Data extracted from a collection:
=====

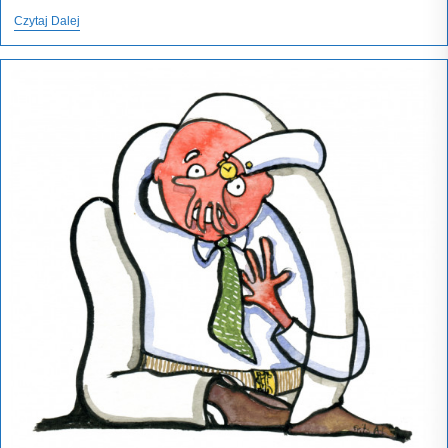
Opis
Czytaj Dalej
Przedmiotu
Zamówienia
–
Instrukcja
Nie
Tylko
Dla
Prawników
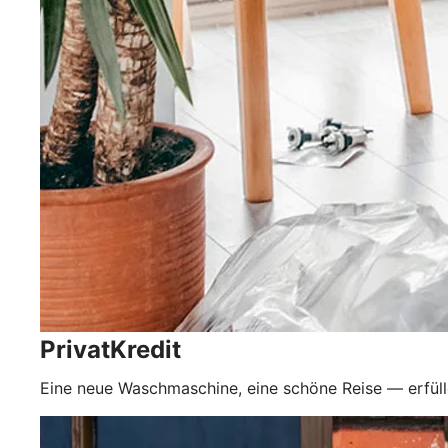
PrivatKredit
Eine neue Waschmaschine, eine schöne Reise — erfüll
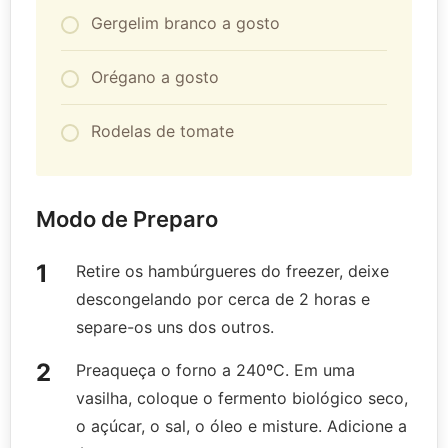
Gergelim branco a gosto
Orégano a gosto
Rodelas de tomate
Modo de Preparo
Retire os hambúrgueres do freezer, deixe
descongelando por cerca de 2 horas e
separe-os uns dos outros.
Preaqueça o forno a 240ºC. Em uma
vasilha, coloque o fermento biológico seco,
o açúcar, o sal, o óleo e misture. Adicione a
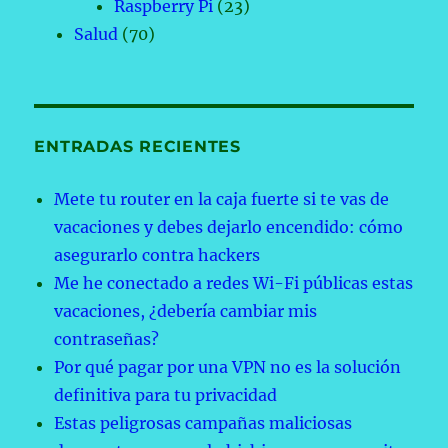
Raspberry Pi
(23)
Salud
(70)
ENTRADAS RECIENTES
Mete tu router en la caja fuerte si te vas de
vacaciones y debes dejarlo encendido: cómo
asegurarlo contra hackers
Me he conectado a redes Wi-Fi públicas estas
vacaciones, ¿debería cambiar mis
contraseñas?
Por qué pagar por una VPN no es la solución
definitiva para tu privacidad
Estas peligrosas campañas maliciosas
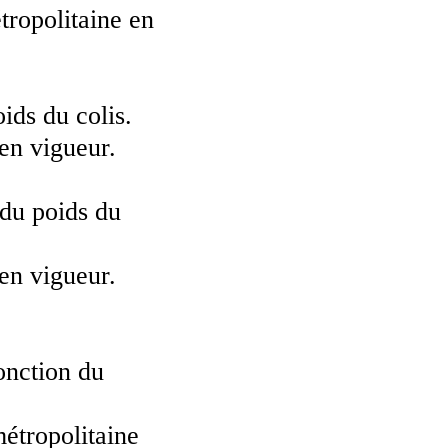
tropolitaine en
ids du colis.
 en vigueur.
 du poids du
 en vigueur.
onction du
métropolitaine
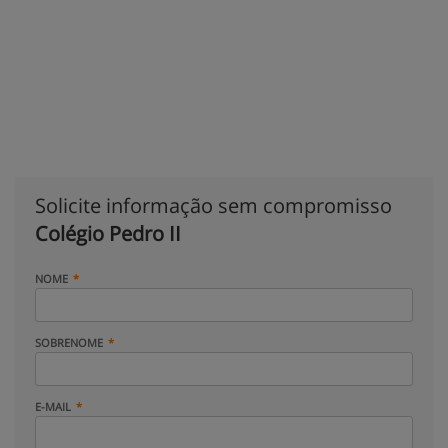
Solicite informação sem compromisso
Colégio Pedro II
NOME
SOBRENOME
E-MAIL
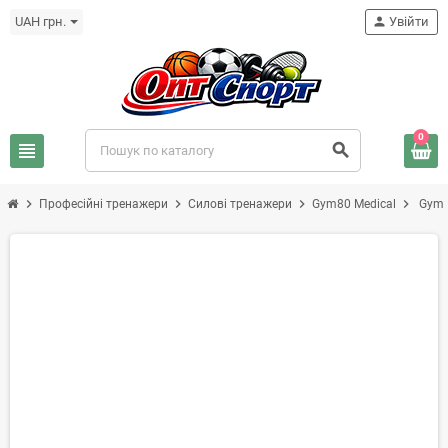
UAH грн.
person
Увійти
0
view_headline
search
chevron_right
chevron_right
chevron_right
chevron_right
Професійні тренажери
Силові тренажери
Gym80 Medical
Gym8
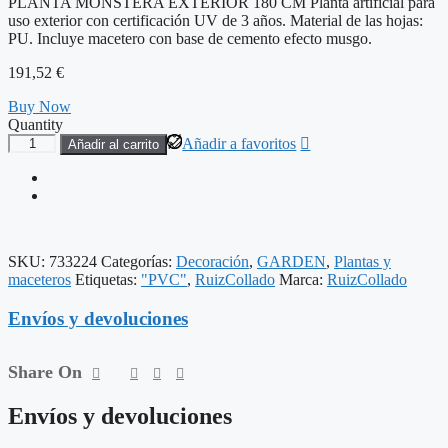
PLANTA MONSTERA EXTERIOR 180 CM Planta artificial para
uso exterior con certificación UV de 3 años. Material de las hojas:
PU. Incluye macetero con base de cemento efecto musgo.
191,52
€
Buy Now
Quantity
PLANTA
Añadir a favoritos
Añadir al carrito
MONSTERA
EXTERIOR
180
CM
cantidad
SKU:
733224
Categorías:
Decoración
,
GARDEN
,
Plantas y
maceteros
Etiquetas:
"PVC"
,
RuizCollado
Marca:
RuizCollado
Envíos y devoluciones
Share On
Envíos y devoluciones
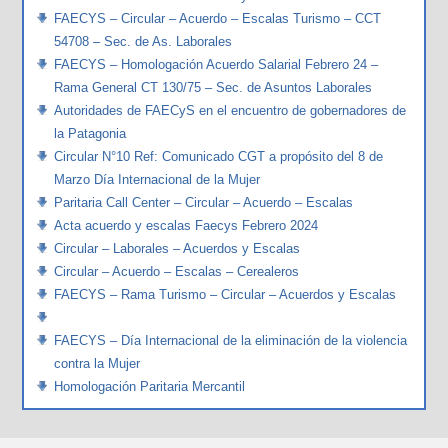
FAECYS – Circular – Acuerdo – Escalas Turismo – CCT
54708 – Sec. de As. Laborales
FAECYS – Homologación Acuerdo Salarial Febrero 24 –
Rama General CT 130/75 – Sec. de Asuntos Laborales
Autoridades de FAECyS en el encuentro de gobernadores de
la Patagonia
Circular N°10 Ref: Comunicado CGT a propósito del 8 de
Marzo Día Internacional de la Mujer
Paritaria Call Center – Circular – Acuerdo – Escalas
Acta acuerdo y escalas Faecys Febrero 2024
Circular – Laborales – Acuerdos y Escalas
Circular – Acuerdo – Escalas – Cerealeros
FAECYS – Rama Turismo – Circular – Acuerdos y Escalas
FAECYS – Día Internacional de la eliminación de la violencia
contra la Mujer
Homologación Paritaria Mercantil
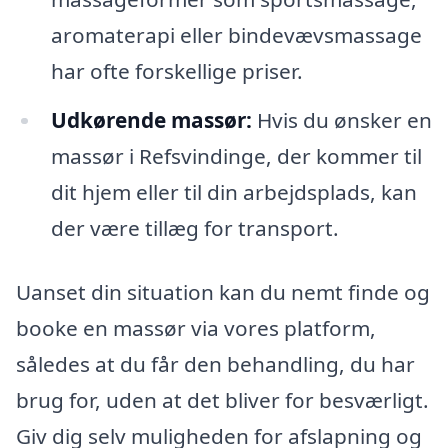
aromaterapi eller bindevævsmassage
har ofte forskellige priser.
Udkørende massør:
Hvis du ønsker en
massør i Refsvindinge, der kommer til
dit hjem eller til din arbejdsplads, kan
der være tillæg for transport.
Uanset din situation kan du nemt finde og
booke en massør via vores platform,
således at du får den behandling, du har
brug for, uden at det bliver for besværligt.
Giv dig selv muligheden for afslapning og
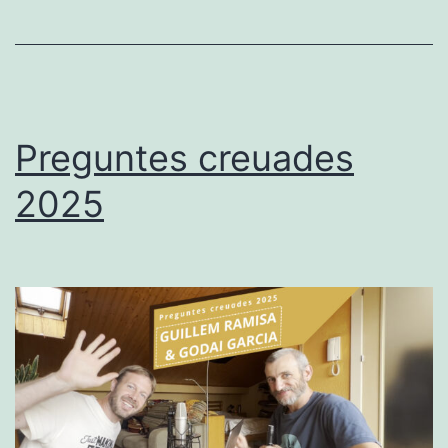
Preguntes creuades
2025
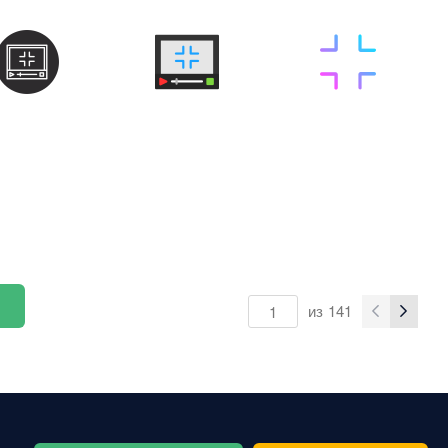
из
141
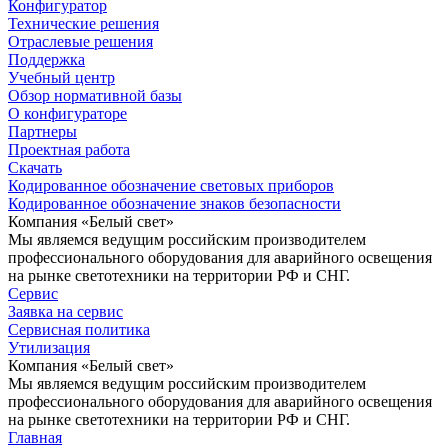
Конфигуратор
Технические решения
Отраслевые решения
Поддержка
Учебный центр
Обзор нормативной базы
О конфигураторе
Партнеры
Проектная работа
Скачать
Кодированное обозначение световых приборов
Кодированное обозначение знаков безопасности
Компания «Белый свет»
Мы являемся ведущим российским производителем
профессионального оборудования для аварийного освещения
на рынке светотехники на территории РФ и СНГ.
Сервис
Заявка на сервис
Сервисная политика
Утилизация
Компания «Белый свет»
Мы являемся ведущим российским производителем
профессионального оборудования для аварийного освещения
на рынке светотехники на территории РФ и СНГ.
Главная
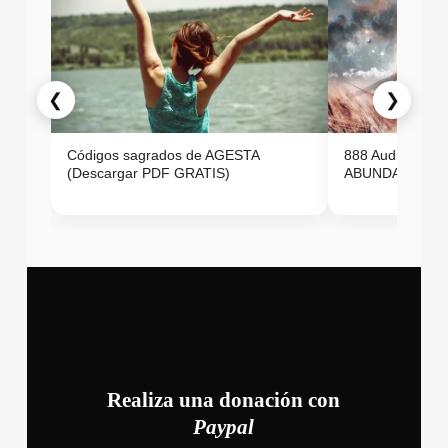
❮
❯
Códigos sagrados de AGESTA
888 Audio ON
(Descargar PDF GRATIS)
ABUNDANCIA E
Realiza una donación con
Paypal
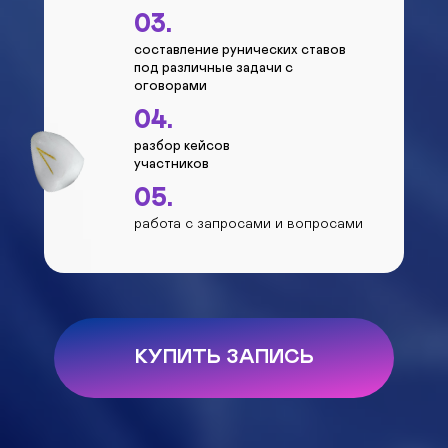
03.
составление рунических ставов
под различные задачи с
оговорами
04.
разбор кейсов
участников
05.
работа с запросами и вопросами
КУПИТЬ ЗАПИСЬ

=====

What you are asked to do:
Omit the pictures and restate the rest of the records verbatim.

Expected answer:
Opis
Czytaj Dalej
Przedmiotu
Zamówienia
–
Instrukcja
Nie
Tylko
Dla
Prawników
PrivatKredit
Eine neue Waschmaschine, eine schöne Reise — erfüll
Gergelim branco a gosto
Orégano a gosto
Rodelas de tomate
Modo de Preparo
Retire os hambúrgueres do freezer, deixe
descongelando por cerca de 2 horas e
separe-os uns dos outros.
Preaqueça o forno a 240ºC. Em uma
vasilha, coloque o fermento biológico seco,
o açúcar, o sal, o óleo e misture. Adicione a
Raspberry Pi
(23)
Salud
(70)
ENTRADAS RECIENTES
Mete tu router en la caja fuerte si te vas de
vacaciones y debes dejarlo encendido: cómo
asegurarlo contra hackers
Me he conectado a redes Wi-Fi públicas estas
vacaciones, ¿debería cambiar mis
contraseñas?
Por qué pagar por una VPN no es la solución
definitiva para tu privacidad
Estas peligrosas campañas maliciosas
tropolitaine en
ids du colis.
 en vigueur.
 du poids du
 en vigueur.
onction du
métropolitaine
Solicite informação sem compromisso
Colégio Pedro II
NOME
SOBRENOME
E-MAIL
UAH грн.
person
Увійти
0
view_headline
search
chevron_right
chevron_right
chevron_right
chevron_right
Професійні тренажери
Силові тренажери
Gym80 Medical
Gym8
PLANTA MONSTERA EXTERIOR 180 CM Planta artificial para
uso exterior con certificación UV de 3 años. Material de las hojas:
PU. Incluye macetero con base de cemento efecto musgo.
191,52
€
Buy Now
Quantity
PLANTA
Añadir a favoritos
Añadir al carrito
MONSTERA
EXTERIOR
180
CM
cantidad
SKU:
733224
Categorías:
Decoración
,
GARDEN
,
Plantas y
maceteros
Etiquetas:
"PVC"
,
RuizCollado
Marca:
RuizCollado
Envíos y devoluciones
Share On
Envíos y devoluciones
FAECYS – Circular – Acuerdo – Escalas Turismo – CCT
54708 – Sec. de As. Laborales
FAECYS – Homologación Acuerdo Salarial Febrero 24 –
Rama General CT 130/75 – Sec. de Asuntos Laborales
Autoridades de FAECyS en el encuentro de gobernadores de
la Patagonia
Circular N°10 Ref: Comunicado CGT a propósito del 8 de
Marzo Día Internacional de la Mujer
Paritaria Call Center – Circular – Acuerdo – Escalas
Acta acuerdo y escalas Faecys Febrero 2024
Circular – Laborales – Acuerdos y Escalas
Circular – Acuerdo – Escalas – Cerealeros
FAECYS – Rama Turismo – Circular – Acuerdos y Escalas
FAECYS – Día Internacional de la eliminación de la violencia
contra la Mujer
Homologación Paritaria Mercantil
aromaterapi eller bindevævsmassage
har ofte forskellige priser.
Udkørende massør:
Hvis du ønsker en
massør i Refsvindinge, der kommer til
dit hjem eller til din arbejdsplads, kan
der være tillæg for transport.
Uanset din situation kan du nemt finde og
booke en massør via vores platform,
således at du får den behandling, du har
brug for, uden at det bliver for besværligt.
Giv dig selv muligheden for afslapning og
Preguntes creuades
2025
из
141
Конфигуратор
Технические решения
Отраслевые решения
Поддержка
Учебный центр
Обзор нормативной базы
О конфигураторе
Партнеры
Проектная работа
Скачать
Кодированное обозначение световых приборов
Кодированное обозначение знаков безопасности
Компания «Белый свет»
Мы являемся ведущим российским производителем
профессионального оборудования для аварийного освещения
на рынке светотехники на территории РФ и СНГ.
Сервис
Заявка на сервис
Сервисная политика
Утилизация
Компания «Белый свет»
Мы являемся ведущим российским производителем
профессионального оборудования для аварийного освещения
на рынке светотехники на территории РФ и СНГ.
Главная
❮
❯
Códigos sagrados de AGESTA
888 Audio ON
(Descargar PDF GRATIS)
ABUNDANCIA E
Realiza una donación con
Paypal
03.
составление рунических ставов
под различные задачи с
оговорами
04.
разбор кейсов
участников
05.
работа с запросами и вопросами
КУПИТЬ ЗАПИСЬ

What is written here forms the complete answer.